> _ASSIGNMENT_: Copy all records verbatim, images excluded.

[RECORDS SHOWN Boundary: Start]

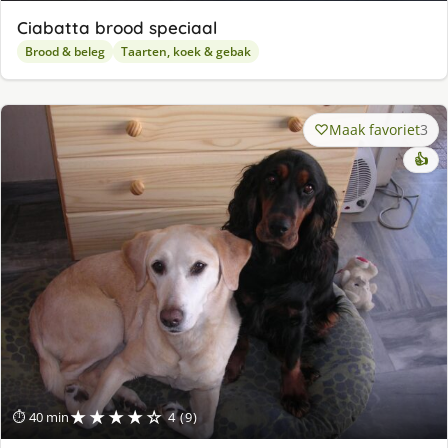
Ciabatta brood speciaal
Brood & beleg
Taarten, koek & gebak
Maak favoriet
3
👍
★★★★☆
⏱ 40 min
4 (9)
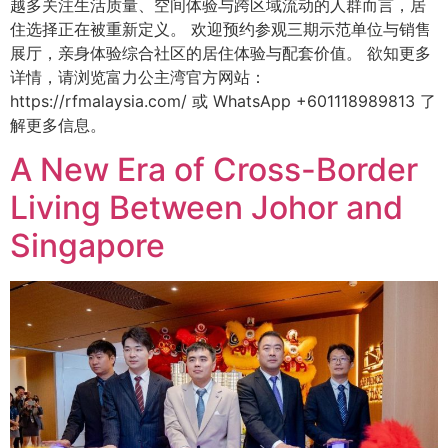
越多关注生活质量、空间体验与跨区域流动的人群而言，居
住选择正在被重新定义。 欢迎预约参观三期示范单位与销售
展厅，亲身体验综合社区的居住体验与配套价值。 欲知更多
详情，请浏览富力公主湾官方网站：
https://rfmalaysia.com/ 或 WhatsApp +601118989813 了
解更多信息。
A New Era of Cross-Border
Living Between Johor and
Singapore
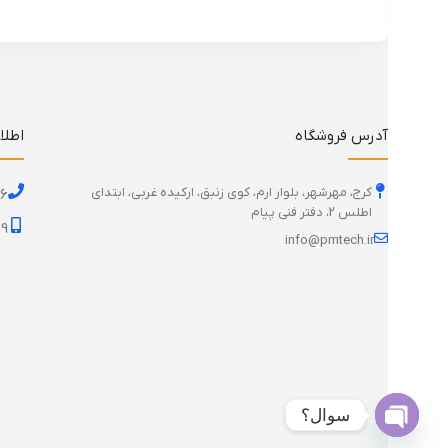
آدرس فروشگاه
اطلا
کرج، مهرشهر، بلوار ارم، کوی زنبق، ارکیده غربی، ابتدای
26
اطلس 2، دفتر فنی پیام
59
info@pmtech.ir
سوال؟
Open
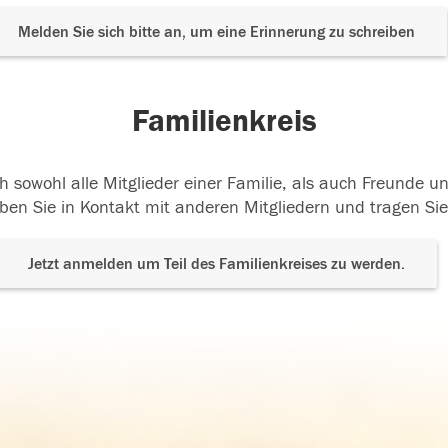
Melden Sie sich bitte an, um eine Erinnerung zu schreiben
Familienkreis
h sowohl alle Mitglieder einer Familie, als auch Freunde 
ben Sie in Kontakt mit anderen Mitgliedern und tragen Sie
Jetzt anmelden um Teil des Familienkreises zu werden.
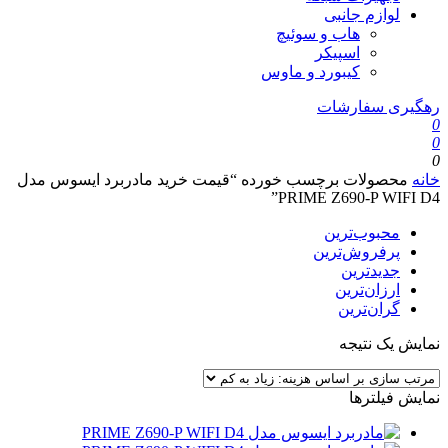
لوازم جانبی
هاب و سوئیچ
اسپیکر
کیبورد و ماوس
رهگیری سفارشات
0
0
0
خانه
محصولات برچسب خورده “قیمت خرید مادربرد ایسوس مدل
PRIME Z690-P WIFI D4”
محبوب‌ترین
پرفروش‌ترین
جدیدترین
ارزان‌ترین
گران‌ترین
نمایش یک نتیجه
نمایش فیلترها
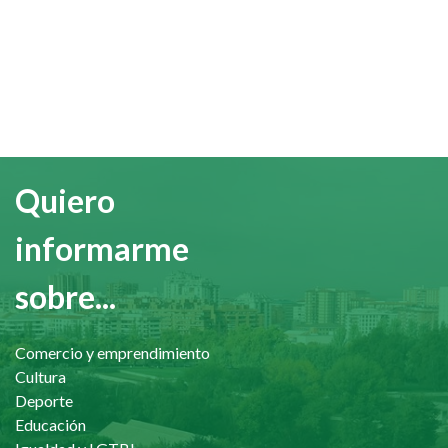
Quiero
informarme
sobre...
Comercio y emprendimiento
Cultura
Deporte
Educación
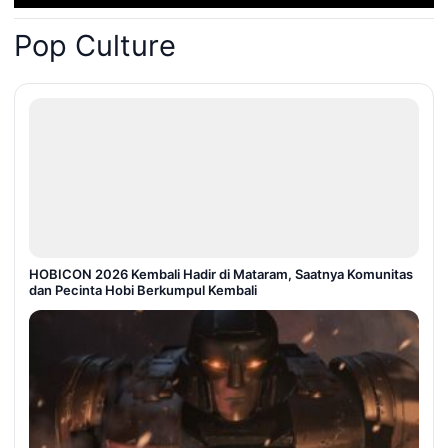
Pop Culture
HOBICON 2026 Kembali Hadir di Mataram, Saatnya Komunitas
dan Pecinta Hobi Berkumpul Kembali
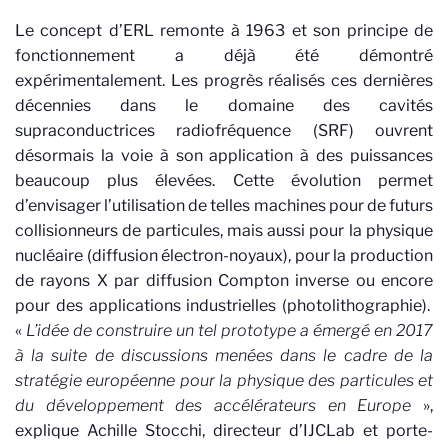
Le concept d’ERL remonte à 1963 et son principe de
fonctionnement a déjà été démontré
expérimentalement. Les progrès réalisés ces dernières
décennies dans le domaine des cavités
supraconductrices radiofréquence (SRF) ouvrent
désormais la voie à son application à des puissances
beaucoup plus élevées. Cette évolution permet
d’envisager l’utilisation de telles machines pour de futurs
collisionneurs de particules, mais aussi pour la physique
nucléaire (diffusion électron-noyaux), pour la production
de rayons X par diffusion Compton inverse ou encore
pour des applications industrielles (photolithographie).
«
L’idée de construire un tel prototype a émergé en 2017
à la suite de discussions menées dans le cadre de la
stratégie européenne pour la physique des particules et
du développement des accélérateurs en Europe
»,
explique Achille Stocchi, directeur d’IJCLab et porte-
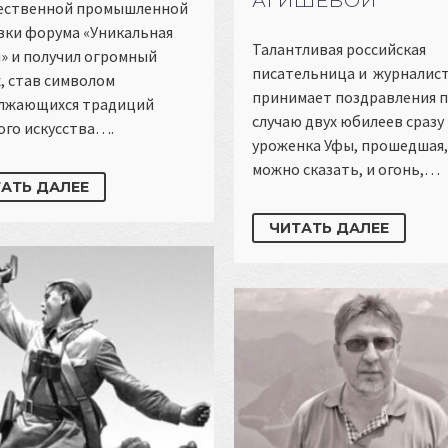
АГИШЕВОЙ
ественной промышленной
вки форума «Уникальная
Талантливая российская
» и получил огромный
писательница и журналис
, став символом
принимает поздравления 
лжающихся традиций
случаю двух юбилеев сразу
ого искусства….
уроженка Уфы, прошедшая,
можно сказать, и огонь,…
АТЬ ДАЛЕЕ
ЧИТАТЬ ДАЛЕЕ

[RECORDS SHOWN Boundary: End]

> _OUTPUT FOR THIS EXERCISE_:
Ciabatta brood speciaal
Brood & beleg
Taarten, koek & gebak
Maak favoriet
3
👍
★★★★☆
⏱ 40 min
4 (9)
越多关注生活质量、空间体验与跨区域流动的人群而言，居
住选择正在被重新定义。 欢迎预约参观三期示范单位与销售
展厅，亲身体验综合社区的居住体验与配套价值。 欲知更多
详情，请浏览富力公主湾官方网站：
https://rfmalaysia.com/ 或 WhatsApp +601118989813 了
解更多信息。
A New Era of Cross-Border
Living Between Johor and
Singapore
آدرس فروشگاه
اطلا
کرج، مهرشهر، بلوار ارم، کوی زنبق، ارکیده غربی، ابتدای
26
اطلس 2، دفتر فنی پیام
59
info@pmtech.ir
سوال؟
Open
Melden Sie sich bitte an, um eine Erinnerung zu schreiben
Familienkreis
h sowohl alle Mitglieder einer Familie, als auch Freunde 
ben Sie in Kontakt mit anderen Mitgliedern und tragen Sie
Jetzt anmelden um Teil des Familienkreises zu werden.
لوازم جانبی
هاب و سوئیچ
اسپیکر
کیبورد و ماوس
رهگیری سفارشات
0
0
0
خانه
محصولات برچسب خورده “قیمت خرید مادربرد ایسوس مدل
PRIME Z690-P WIFI D4”
محبوب‌ترین
پرفروش‌ترین
جدیدترین
ارزان‌ترین
گران‌ترین
نمایش یک نتیجه
نمایش فیلترها
Quiero
informarme
sobre...
Comercio y emprendimiento
Cultura
Deporte
Educación
Pop Culture
HOBICON 2026 Kembali Hadir di Mataram, Saatnya Komunitas
dan Pecinta Hobi Berkumpul Kembali
Le concept d’ERL remonte à 1963 et son principe de
fonctionnement a déjà été démontré
expérimentalement. Les progrès réalisés ces dernières
décennies dans le domaine des cavités
supraconductrices radiofréquence (SRF) ouvrent
désormais la voie à son application à des puissances
beaucoup plus élevées. Cette évolution permet
d’envisager l’utilisation de telles machines pour de futurs
collisionneurs de particules, mais aussi pour la physique
nucléaire (diffusion électron-noyaux), pour la production
de rayons X par diffusion Compton inverse ou encore
pour des applications industrielles (photolithographie).
«
L’idée de construire un tel prototype a émergé en 2017
à la suite de discussions menées dans le cadre de la
stratégie européenne pour la physique des particules et
du développement des accélérateurs en Europe
»,
explique Achille Stocchi, directeur d’IJCLab et porte-
АГИШЕВОЙ
ественной промышленной
вки форума «Уникальная
Талантливая российская
» и получил огромный
писательница и журналис
, став символом
принимает поздравления 
лжающихся традиций
случаю двух юбилеев сразу
ого искусства….
уроженка Уфы, прошедшая,
можно сказать, и огонь,…
АТЬ ДАЛЕЕ
ЧИТАТЬ ДАЛЕЕ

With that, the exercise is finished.